Il laringospasmo, noto anche come croup spasmodico, è correlato a eventi infettivi, come la laringite ipoglottica, oppure a cause di altra natura, tra cui il reflusso gastroesofageo e l’iperreattività della laringe. Nelle forme infettive il suo esordio ha luogo con tosse stizzosa per un paio di giorni, mentre nelle forme spasmodiche improvvise di solito compare durante la notte. La fascia d’età più colpita è quella compresa tra i 6 mesi e i 4-5 anni. In caso di ricovero, è importante tranquillizzare il bambino facendolo tenere in braccio, in una posizione confortevole, rassicurare i suoi genitori e iniziare subito l’aerosol con un corticosteroide ad alto dosaggio: il trattamento raccomandato dalle linee guida prevede budesonide, alla dose di 2 mg (2 fiale da 0,5 mg/ml).

A tale riguardo è opportuno sottolineare che budesonide si differenzia da altri steroidi, quali fluticasone e beclometasone, per una maggiore rapidità di effetto, legata a un meccanismo d’azione non genomico. Inoltre è l’unico CSI validato per il trattamento di queste forme.

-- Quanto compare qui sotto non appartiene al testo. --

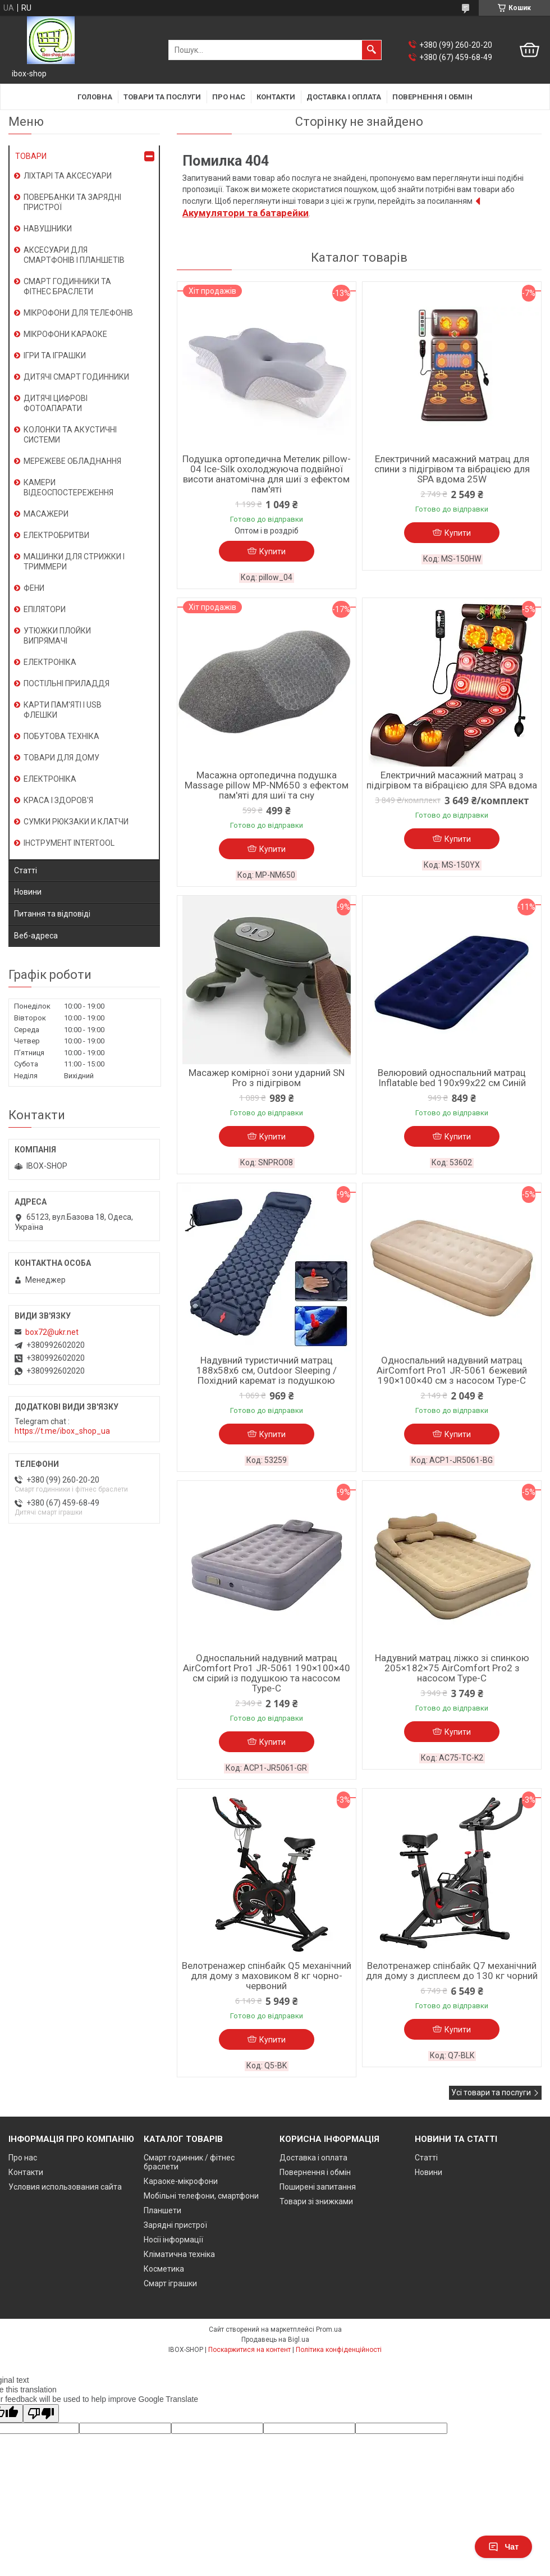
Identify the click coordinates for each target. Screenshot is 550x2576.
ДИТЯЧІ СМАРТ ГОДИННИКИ (76, 376)
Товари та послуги (162, 97)
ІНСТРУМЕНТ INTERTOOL (69, 842)
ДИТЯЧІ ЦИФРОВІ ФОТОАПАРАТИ (56, 403)
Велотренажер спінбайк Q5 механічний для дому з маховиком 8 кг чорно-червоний (266, 1976)
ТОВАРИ (31, 156)
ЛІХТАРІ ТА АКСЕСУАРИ (68, 175)
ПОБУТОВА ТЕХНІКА (61, 736)
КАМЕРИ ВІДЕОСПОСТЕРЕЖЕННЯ (68, 487)
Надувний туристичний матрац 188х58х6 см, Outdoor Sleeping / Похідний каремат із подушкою (266, 1370)
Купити (272, 551)
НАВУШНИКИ (48, 228)
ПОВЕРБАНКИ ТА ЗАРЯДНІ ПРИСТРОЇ (72, 202)
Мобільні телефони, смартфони (201, 2195)
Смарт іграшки (170, 2283)
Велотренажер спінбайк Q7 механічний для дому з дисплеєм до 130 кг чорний (452, 1971)
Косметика (164, 2268)
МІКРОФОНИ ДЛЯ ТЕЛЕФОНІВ (78, 312)
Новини (28, 891)
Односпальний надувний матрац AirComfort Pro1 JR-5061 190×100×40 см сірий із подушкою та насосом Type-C (266, 1673)
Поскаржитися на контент (249, 2350)
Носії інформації (173, 2239)
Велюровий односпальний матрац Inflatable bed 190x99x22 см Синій (452, 1078)
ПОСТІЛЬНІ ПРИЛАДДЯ (66, 683)
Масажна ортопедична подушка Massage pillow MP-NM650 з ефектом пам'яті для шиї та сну (267, 785)
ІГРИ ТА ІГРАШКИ (55, 355)
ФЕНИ (34, 587)
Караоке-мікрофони (181, 2181)
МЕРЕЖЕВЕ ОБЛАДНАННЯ (72, 461)
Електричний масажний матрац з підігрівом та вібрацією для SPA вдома (451, 780)
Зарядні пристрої (175, 2225)
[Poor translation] (41, 2413)
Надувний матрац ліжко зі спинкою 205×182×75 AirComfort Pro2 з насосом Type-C (452, 1668)
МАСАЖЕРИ (46, 513)
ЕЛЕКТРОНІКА (50, 662)
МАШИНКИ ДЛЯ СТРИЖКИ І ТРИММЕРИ (74, 561)
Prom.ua (329, 2329)
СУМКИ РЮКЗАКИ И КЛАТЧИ (76, 821)
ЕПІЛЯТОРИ (45, 609)
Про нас (228, 97)
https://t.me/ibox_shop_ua (62, 1430)
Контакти (275, 97)
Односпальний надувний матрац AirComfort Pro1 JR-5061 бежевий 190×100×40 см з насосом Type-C (452, 1370)
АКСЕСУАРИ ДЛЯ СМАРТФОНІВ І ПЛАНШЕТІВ (74, 255)
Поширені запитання (317, 2186)
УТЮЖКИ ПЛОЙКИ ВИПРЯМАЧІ (57, 635)
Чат (503, 2547)
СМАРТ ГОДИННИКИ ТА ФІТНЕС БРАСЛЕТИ (67, 286)
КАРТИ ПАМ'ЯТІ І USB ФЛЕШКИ (63, 709)
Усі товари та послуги (491, 2092)
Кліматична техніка (179, 2254)
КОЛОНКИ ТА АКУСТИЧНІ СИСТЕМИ (70, 434)
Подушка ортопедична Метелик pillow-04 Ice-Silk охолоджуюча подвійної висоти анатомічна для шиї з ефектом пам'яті (266, 474)
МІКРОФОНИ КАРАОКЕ (65, 334)
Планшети (162, 2210)
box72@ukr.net (52, 1332)
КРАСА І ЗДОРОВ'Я (58, 800)
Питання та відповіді (52, 913)
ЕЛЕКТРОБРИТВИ (56, 535)
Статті (25, 870)
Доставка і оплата (343, 97)
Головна (94, 97)
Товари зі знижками (316, 2201)
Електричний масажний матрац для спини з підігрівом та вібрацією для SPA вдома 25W (452, 469)
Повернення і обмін (432, 97)
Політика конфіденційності (339, 2350)
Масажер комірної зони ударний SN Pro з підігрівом (267, 1078)
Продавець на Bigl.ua (275, 2340)
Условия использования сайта (65, 2186)
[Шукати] (371, 50)
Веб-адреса (36, 935)
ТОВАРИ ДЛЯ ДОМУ (61, 757)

Se l’aerosol non è sufficiente, il bambino richiede un approccio più aggressivo: va trattato con un corticosteroide per via sistemica (per esempio desametasone 0,6 mg/Kg), con un’eventuale ripetizione della terapia aerosolica già descritta. Il passaggio successivo prevede il ricorso all’adrenalina, possibilmente in ambito ospedaliero.

 

I consigli utili per il pediatra di famiglia

Innanzitutto dobbiamo precisare che due sono gli obiettivi principali da raggiungere: il primo è l’aderenza, che può essere oggi controllata grazie a vari sistemi di monitoraggio a distanza ed è favorita dalla comunicazione che il pediatra riesce a instaurare con i genitori; il secondo obiettivo è la corretta esecuzione della terapia. Ancora una volta spetta al pediatra spiegare ai genitori – verificandone il successivo apprendimento – come far utilizzare il distanziatore al bambino o come supervisionare l’aerosol, nonché anticipare loro i possibili effetti collaterali del trattamento. Un quesito interessante è come scalare la terapia con un CSI, prassi a cui il pediatra fa maggiormente ricorso rispetto agli specialisti dell’adulto, per lo più dopo tre mesi di trattamento per wheezing o asma e nella stagione estiva: non ci sono delle indicazioni univoche a riguardo, ma è imprescindibile una buona conoscenza del paziente, al fine di individuare la dose minima efficace per abbattere l’incidenza di riacutizzazioni.